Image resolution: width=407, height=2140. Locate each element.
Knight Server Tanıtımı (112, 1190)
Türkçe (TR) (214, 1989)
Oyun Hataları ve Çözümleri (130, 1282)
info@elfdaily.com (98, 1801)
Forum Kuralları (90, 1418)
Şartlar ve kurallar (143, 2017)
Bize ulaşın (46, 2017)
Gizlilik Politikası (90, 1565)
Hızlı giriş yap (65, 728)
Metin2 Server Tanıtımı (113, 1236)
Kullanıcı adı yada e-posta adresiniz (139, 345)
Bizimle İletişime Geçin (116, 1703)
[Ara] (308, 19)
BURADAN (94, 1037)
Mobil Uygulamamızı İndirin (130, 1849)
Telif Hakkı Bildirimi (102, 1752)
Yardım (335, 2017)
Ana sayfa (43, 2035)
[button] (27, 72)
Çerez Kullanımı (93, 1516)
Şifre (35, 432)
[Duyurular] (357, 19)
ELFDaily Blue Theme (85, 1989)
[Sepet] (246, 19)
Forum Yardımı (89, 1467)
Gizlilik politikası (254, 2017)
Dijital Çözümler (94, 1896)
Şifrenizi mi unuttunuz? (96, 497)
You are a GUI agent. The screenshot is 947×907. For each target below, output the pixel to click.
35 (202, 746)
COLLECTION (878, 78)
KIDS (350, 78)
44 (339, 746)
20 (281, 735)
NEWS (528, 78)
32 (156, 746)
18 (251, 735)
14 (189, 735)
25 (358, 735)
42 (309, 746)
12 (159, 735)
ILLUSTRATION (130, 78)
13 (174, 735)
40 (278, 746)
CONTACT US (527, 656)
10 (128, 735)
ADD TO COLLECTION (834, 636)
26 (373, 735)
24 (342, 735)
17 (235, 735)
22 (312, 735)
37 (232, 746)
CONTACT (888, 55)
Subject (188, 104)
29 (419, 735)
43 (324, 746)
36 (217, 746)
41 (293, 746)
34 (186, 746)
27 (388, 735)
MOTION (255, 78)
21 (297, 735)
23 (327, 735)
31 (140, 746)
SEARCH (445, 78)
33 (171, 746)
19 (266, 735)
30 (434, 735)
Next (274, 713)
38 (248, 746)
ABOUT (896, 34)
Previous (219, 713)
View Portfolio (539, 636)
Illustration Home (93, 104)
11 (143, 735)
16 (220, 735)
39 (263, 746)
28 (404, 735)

####################

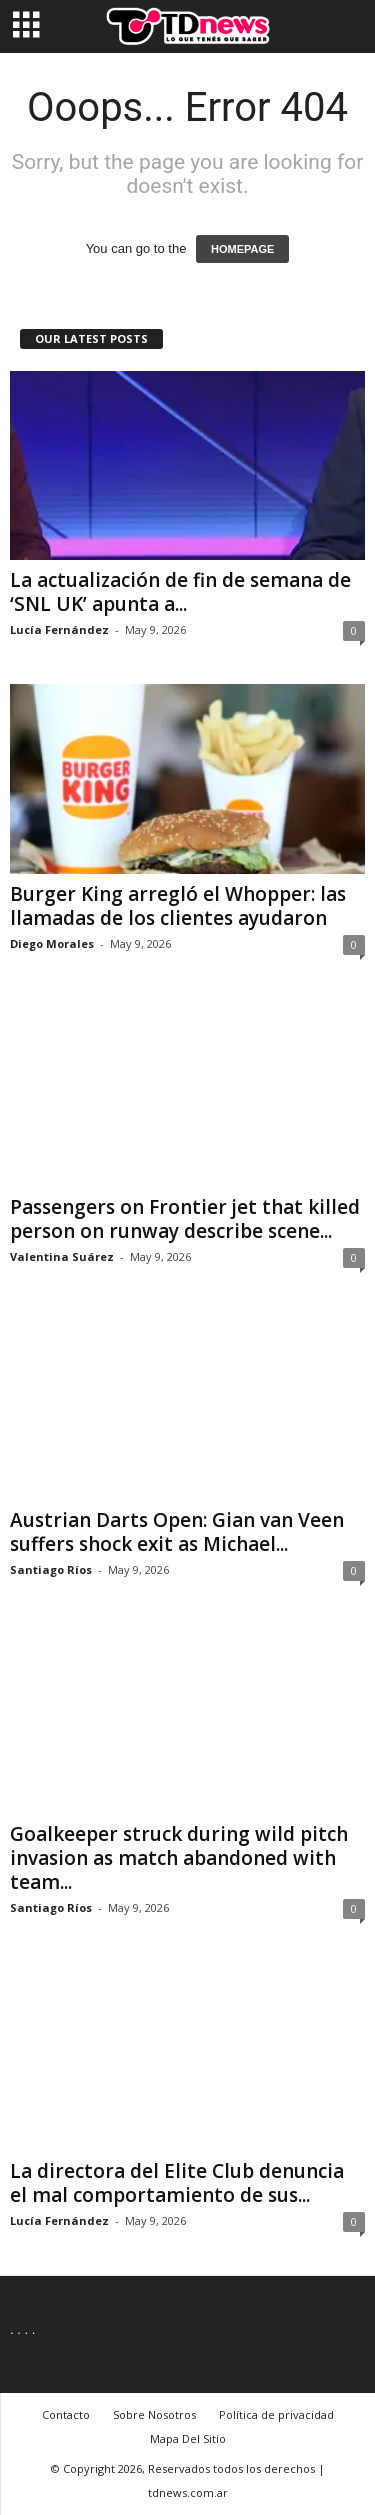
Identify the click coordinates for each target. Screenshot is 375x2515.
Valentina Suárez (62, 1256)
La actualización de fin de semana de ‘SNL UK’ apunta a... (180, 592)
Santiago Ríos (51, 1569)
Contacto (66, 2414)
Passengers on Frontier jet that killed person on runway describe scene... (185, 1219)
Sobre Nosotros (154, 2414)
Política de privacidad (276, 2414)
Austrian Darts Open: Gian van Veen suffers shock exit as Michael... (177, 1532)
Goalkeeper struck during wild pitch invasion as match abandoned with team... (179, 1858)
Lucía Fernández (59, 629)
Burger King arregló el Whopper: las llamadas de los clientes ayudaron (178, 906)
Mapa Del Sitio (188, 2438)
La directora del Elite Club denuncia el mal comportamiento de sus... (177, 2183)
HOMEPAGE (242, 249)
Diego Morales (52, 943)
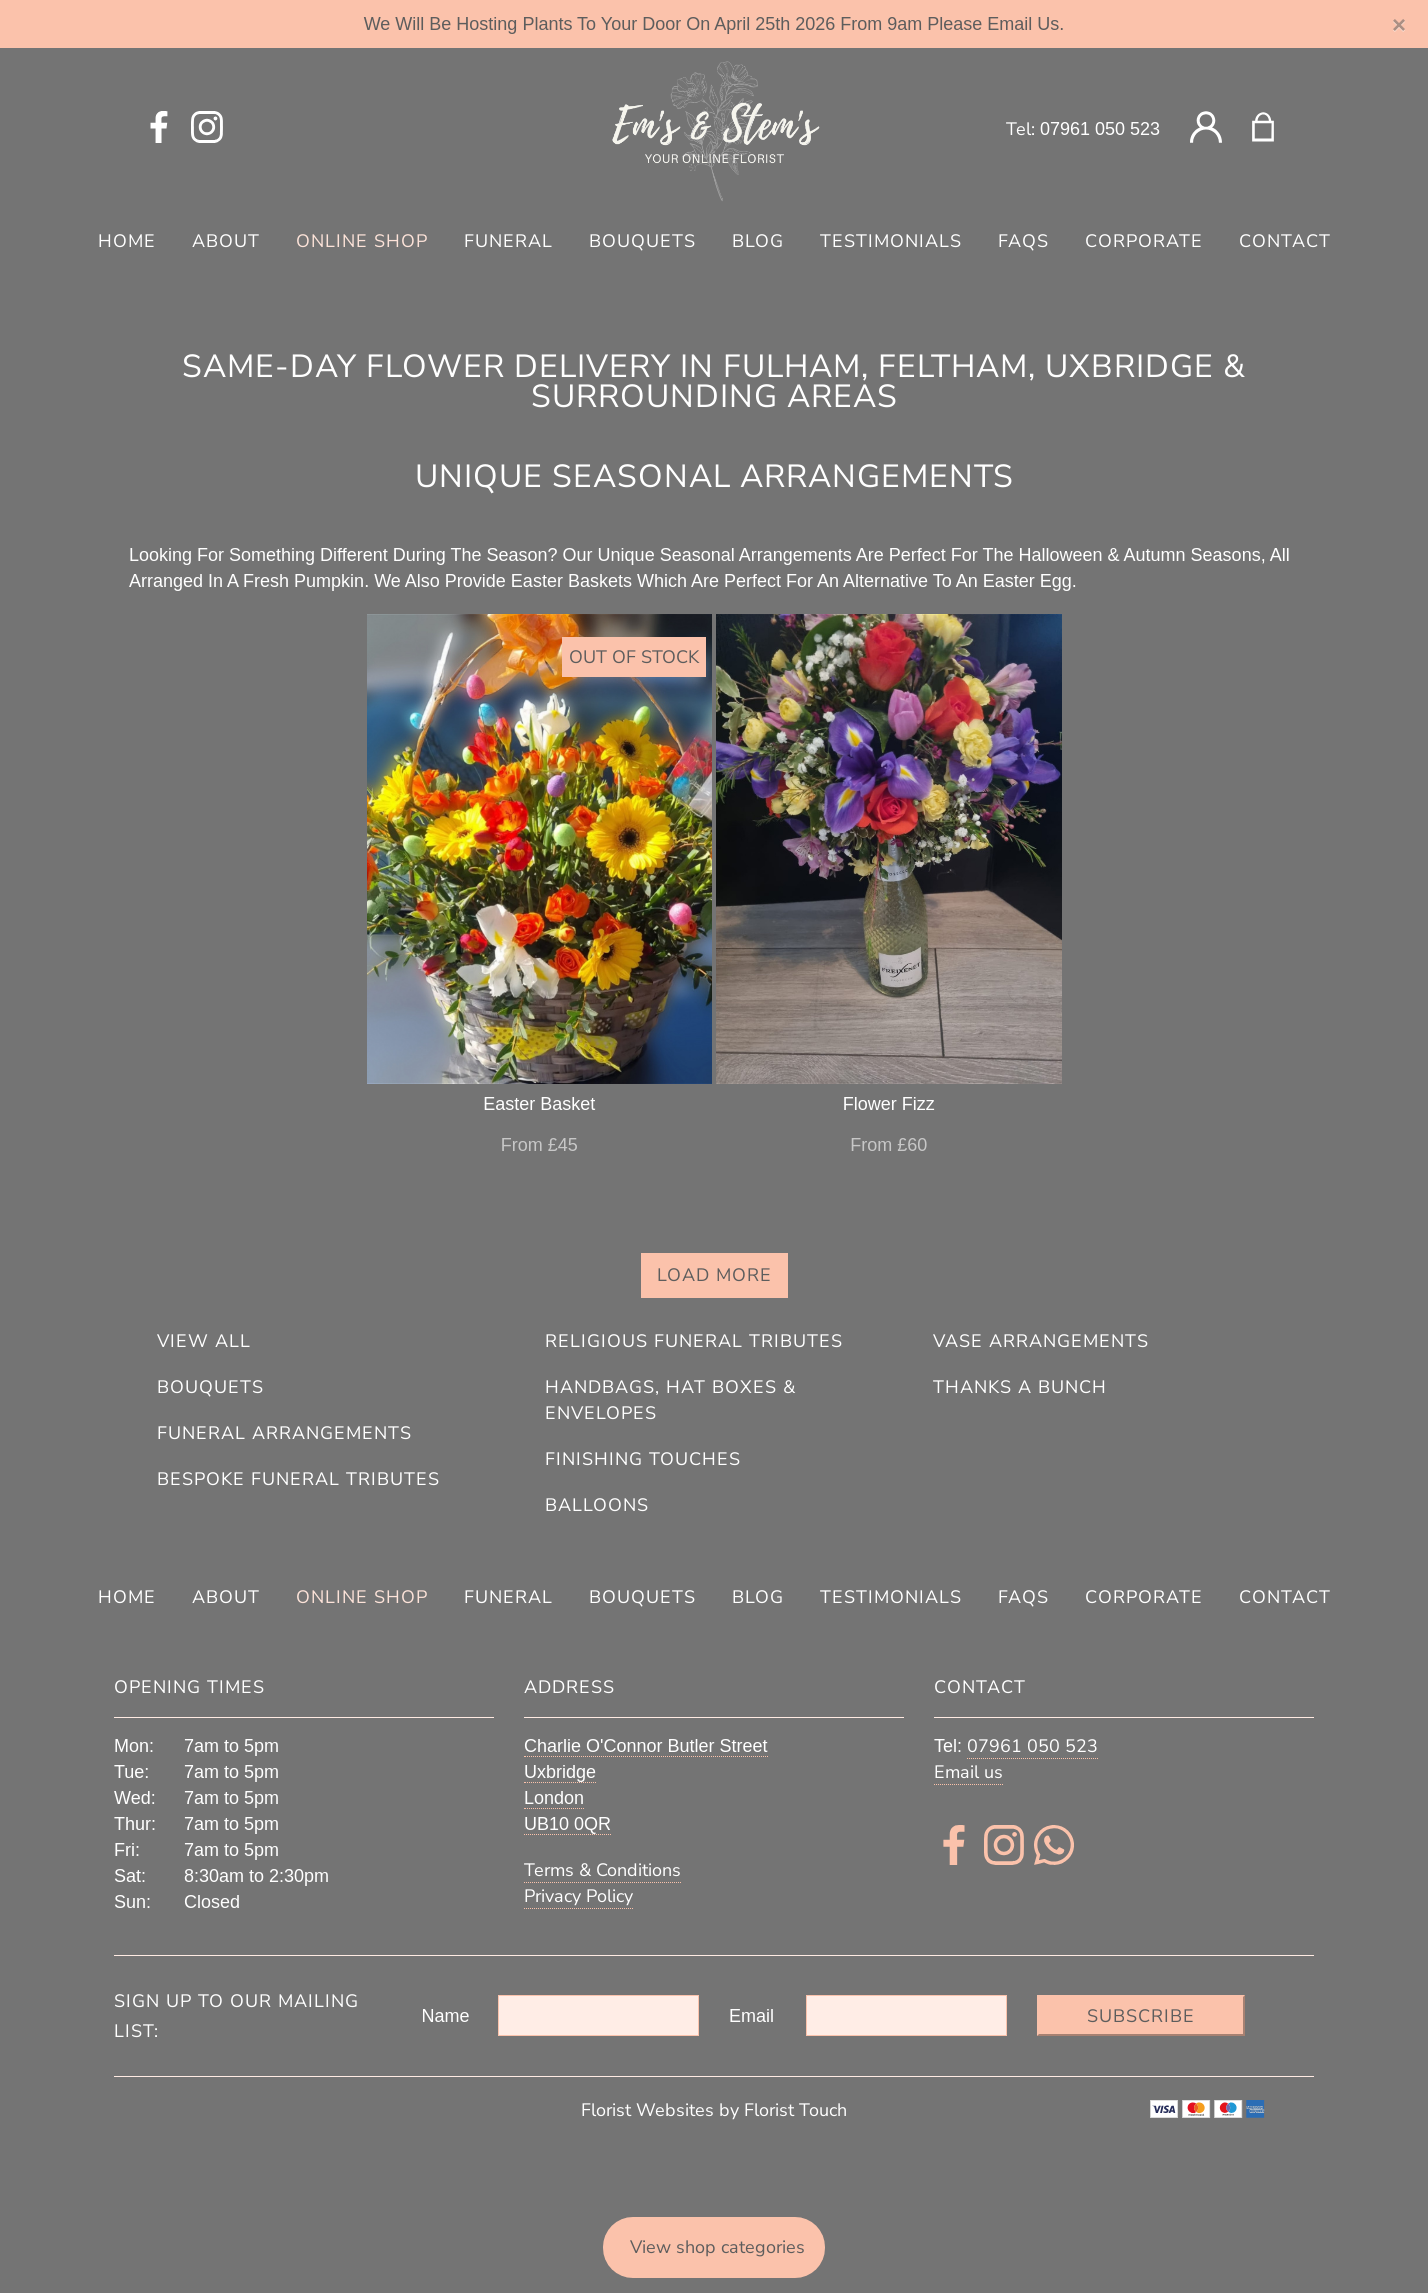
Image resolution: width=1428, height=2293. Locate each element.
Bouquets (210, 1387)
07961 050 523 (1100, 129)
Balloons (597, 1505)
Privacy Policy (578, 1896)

####################

- _What is being asked_: Extract the lines of the preceding material that run from the line with "Image resolution: width=407, height=2140." through the line with "Forum Yardımı (89, 1467)", inclusive, reproducing them exactly and adding nothing.

- _Solution to this exercise_:
Image resolution: width=407, height=2140. Locate each element.
Knight Server Tanıtımı (112, 1190)
Türkçe (TR) (214, 1989)
Oyun Hataları ve Çözümleri (130, 1282)
info@elfdaily.com (98, 1801)
Forum Kuralları (90, 1418)
Şartlar ve kurallar (143, 2017)
Bize ulaşın (46, 2017)
Gizlilik Politikası (90, 1565)
Hızlı giriş yap (65, 728)
Metin2 Server Tanıtımı (113, 1236)
Kullanıcı adı yada e-posta adresiniz (139, 345)
Bizimle İletişime Geçin (116, 1703)
[Ara] (308, 19)
BURADAN (94, 1037)
Mobil Uygulamamızı İndirin (130, 1849)
Telif Hakkı Bildirimi (102, 1752)
Yardım (335, 2017)
Ana sayfa (43, 2035)
[button] (27, 72)
Çerez Kullanımı (93, 1516)
Şifre (35, 432)
[Duyurular] (357, 19)
ELFDaily Blue Theme (85, 1989)
[Sepet] (246, 19)
Forum Yardımı (89, 1467)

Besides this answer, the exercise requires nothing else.